As you can see that there is no trend now. Let us also plot the transformed data’s rolling mean and standard deviation.

``````#Determine rolling statistics
movingAverage = Shifting.rolling(window=12).mean()
movingSTD = Shifting.rolling(window=12).std()

#Plot rolling statistics for the transformed dataset
orig = plt.plot(Shifting, color='blue', label='Original')
mean = plt.plot(movingAverage, color='red', label='Rolling Mean')
std = plt.plot(movingSTD, color='black', label='Rolling Std')
# Labeling
plt.legend(loc='best')
plt.title('Rolling Mean & Standard Deviation')
plt.show()``````

Output:

As you can see that the rolling standard deviation and mean are nearly constant, which shows that the dataset is now stationary.

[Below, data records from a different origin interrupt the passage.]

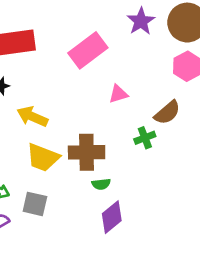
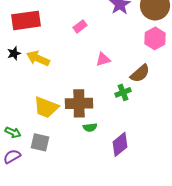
pink rectangle: (88, 50) -> (80, 26), size x0.5
yellow arrow: (32, 117) -> (38, 58), moved
purple diamond: (112, 217) -> (120, 144), moved

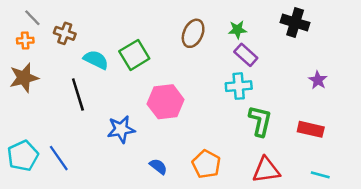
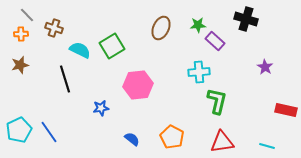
purple rectangle: (246, 55) -> (215, 41), moved
brown star: (24, 78) -> (20, 65), size x0.7
blue star: (121, 129) -> (101, 108), size x0.7
red rectangle: (311, 129) -> (286, 110), moved

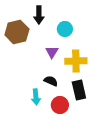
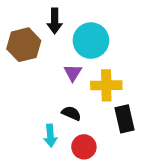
cyan circle: (65, 29) -> (91, 41), size x1.6
black rectangle: (79, 90) -> (125, 119), moved

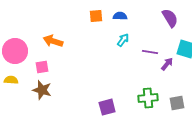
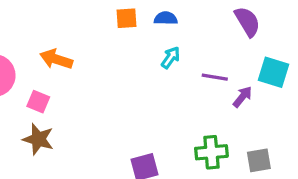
pink square: (42, 67) -> (38, 102), turned 32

Similarly, you can use any other method to transform the time series into stationery.

### Building ARIMA Model

We used two different ways to transform the data into a stationary dataset. This section will describe the log scale transformed time series to train the ARIMA model.

As we explained earlier, you can use ACF and PACF methods to determine the optimum value for p and q. In this section, we will not spend time again finding optimum ACF and PACF values.

``````# 2, 1, 2 (arima p d q )
model = ARIMA(logScale, order=(2,1,2))
# fiting the model
results_ARIMA = model.fit()
# plotting the results
plt.plot(Shifting)
plt.plot(results_ARIMA.fittedvalues, color='red')
plt.show()``````

Output:

As you can see, the best-fitted line by the model is the orange one. But this visualization is on the transformed data, so let us again change the data back to its original form.

### Predictions and reverse transformation

Now let us make predictions and reverse the transformation to get the original dataset.

``````# making predictions
predictions_ARIMA = pd.Series(results_ARIMA.fittedvalues, copy=True)
#Convert to cumulative sum
predictions_ARIMA_cumsum = predictions_ARIMA.cumsum()
# reversing the transformation to original data
predictions_ARIMA_log = pd.Series(logScale['#Passengers'].iloc[0], index=logScale.index)

Output:

These are the values of the best-fitted line of the model. Let us visualize the original dataset and these predictions to evaluate our model.

``````# Inverse of log is exp
predictions_ARIMA = np.exp(predictions_ARIMA_log)
# plotting actual values
plt.plot(df)
# plotting predictions
plt.plot(predictions_ARIMA)
plt.show()``````

Output:

The above graph shows that the model has learned the trend and has predicted pretty well.

As our model has been trained and learned the patterns. We can use the `plot_predict() `function to make predictions for the future. We know we had data for the last 12 years, so based on the given dataset, let us predict the number of passengers for five years with a 90% confidence interval.

``````# predict future points ( for 5 years)
results_ARIMA.plot_predict(1, 204) ``````

Output:

The blue line shows the predictions, while the grey region represents the confidence interval.